The most common symptoms of Zika virus are fever, rash, joint pain, or conjunctivitis (red eyes). Symptoms typically begin two to seven days after being bitten by an infected mosquito. It can also be transmitted from a pregnant mother to her baby during pregnancy or around the time of birth. We do not know how often Zika is transmitted from mother to baby during pregnancy or around the time of birth.

In May 2015, the Pan American Health Organization (PAHO) issued an alert regarding the first confirmed Zika virus infection in Brazil. The outbreak in Brazil led to reports of Guillain-Barre syndrome and pregnant women giving birth to babies with birth defects and poor pregnancy outcomes. Zika virus infections have been documented in the Caribbean, Central and South American, and African countries.

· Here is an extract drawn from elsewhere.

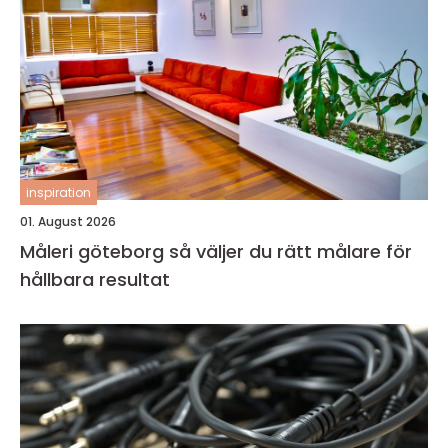
inspiration
01. August 2026
Måleri göteborg så väljer du rätt målare för
hållbara resultat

Those who recently traveled or plan to travel to areas where Zika transmission is ongoing, including, but not limited to, Brazil, Colombia, Venezuela, Barbados, the Dominican Republic, Haiti, Puerto Rico, Costa Rica, U.S. Virgin Islands, Jamaica, Mexico, Guatemala, El Salvador, Honduras, and Panama could be at risk. Click here for the latest Centers for Disease Control and Prevention (CDC) list of countries.

Potential for Birth Defects

While Zika generally presents as a mild illness, there have been reports of serious birth defects to infants whose mother contracted the virus while pregnant. Microcephaly, a condition in which a baby’s head is smaller than expected when compared to babies of the same sex and age, and other poor pregnancy outcomes in babies of mothers are now linked to the virus.